Мифологические рассказы и легенды Русского Севера - О. А. Черепанова

Роспись алфавитная (Соловецкий сборник № 925)
«Мнози отъ человѣкъ, приходящи къ волхвамъ и чародѣямъ, приемлютъ отъ нихъ бѣсовская обоняния[235] и наузы[236] и носятъ ихъ на себѣ. Иные бѣсовская имена, волхвовъ и чародѣевъ призываютъ надъ ѣствами и питиемъ, и те даютъ нѣкимъ изъ простой чади[237] вкушати, яко бы ради здравия, и тѣмъ губятъ души многихъ простыхъ чади. И сего ради те... отъ неразумия приемлюще таковая, или на харатияхъ написаны носящи, погубимъ душу своя, вмѣсто божественныхъ имен приемлюще бѣсовския имена» (Журнал министерства народного просвещения. 1863. № 117 отд. IV. С. 71).
Послание митрополита Фотия в Новгород (1410 г.)

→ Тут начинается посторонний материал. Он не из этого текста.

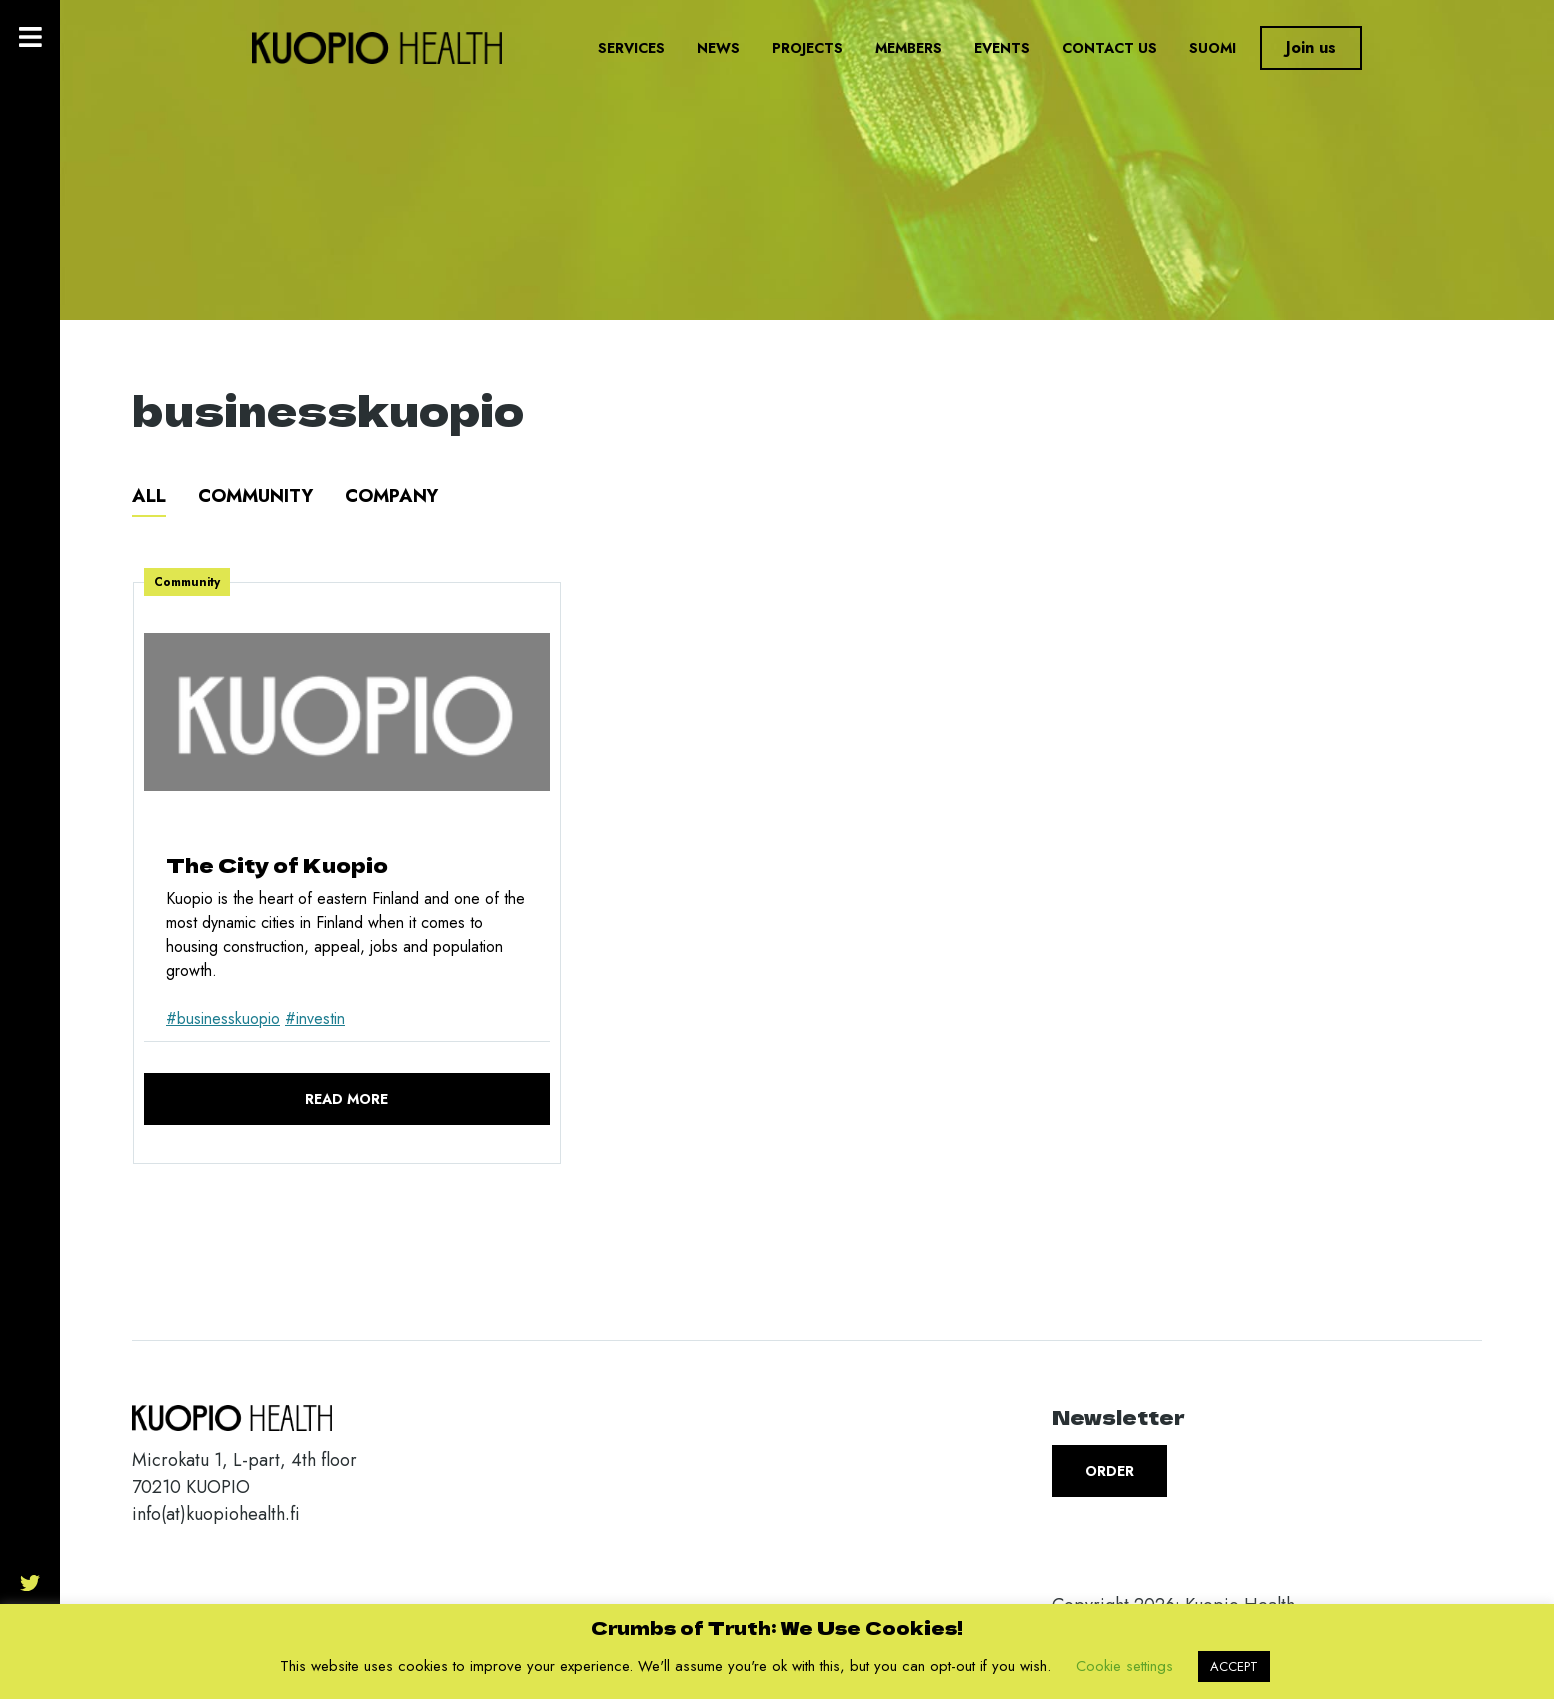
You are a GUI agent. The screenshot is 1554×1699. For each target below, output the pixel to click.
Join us (1311, 47)
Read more (346, 1099)
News (718, 48)
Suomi (1212, 48)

«Такожь учити ихъ, чтобы басней не слушали, лихихъ бабъ[238] не принимали, ни узловъ[239], ни примолвления[240], ни зелья[241], ни вороженья, и елика такова, занеже съ того гнѣвъ Божий приходить. И гдѣ такие лихие бабы находятся, учите ихъ, чтобы престали и каяли бы ся» (Русская историческая библиотека СПб., 1880. Т. VI. № 33. С. 274).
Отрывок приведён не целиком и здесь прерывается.